“啊,是呢。就两句好话一个破泥人,把几年的积蓄就送出去了。”侯旭宏说。
“亲戚可恶,大人更可恶!”邓拓气愤的说。
侯旭宏哈哈大笑,指着文宗泰说:“你赢了,不过这骂我听的值。”
邓拓丈二和尚摸不着头脑,拉了他胳膊一下,说:“到底说什么呢,我听不懂。”
文宗泰说话了:“侯总是告诉你,别像那个孩子似的,对谁都掏心掏肺。有些人靠近你虽然没有恶意,但一定有企图。”
“哎,这是你说的。”侯旭宏赶忙辩解,然后看邓拓还是没明白,凑近她说:“跟你解开这个哑迷吧,好让你知道应该恨谁。老文和刘玲子打了个赌,说我们邓总啊,像个小孩子似的没心计,拿了你的东西一定不白拿,玲子不信。老文说你随便送她点东西,给她个理由,她一定塞给你钱。顺便我们这几天的伙食钱、野味钱、房钱你就全有了。结果呢,真被老文猜中了。

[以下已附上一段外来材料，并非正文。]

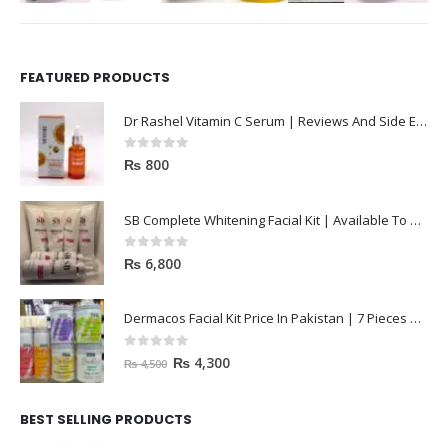
FEATURED PRODUCTS
Dr Rashel Vitamin C Serum | Reviews And Side Effect 2023
0
out of 5
₨
800
SB Complete Whitening Facial Kit | Available To Order Now
0
out of 5
₨
6,800
Dermacos Facial Kit Price In Pakistan | 7 Pieces Buy In 2023
0
out of 5
₨
4,300
₨
4,500
BEST SELLING PRODUCTS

”说完,又哈哈大笑起来。
邓拓睁大眼,气呼呼的说:“嗷,原来算计我!”
侯旭宏笑的更开心了。
邓拓瞪着文宗泰,突然脑子里算起账来,然后问:“我给的钱多了少了,那些兔子,还有肉,再加上这几天房钱、饭钱,也不少呢!还有那头鹿,值那么多吧?”
“值,没多给。不过有一样,那头鹿是老文送给玲子的,现在拿回来,还得给她钱,有点亏!”侯旭宏补充道。
邓拓一愣,没想到是文宗泰送给人家的。然后气恼的伸手捶着侯旭宏,骂道:“侯总你都知道,不早点告诉我,让我赔了钱还丢了脸。”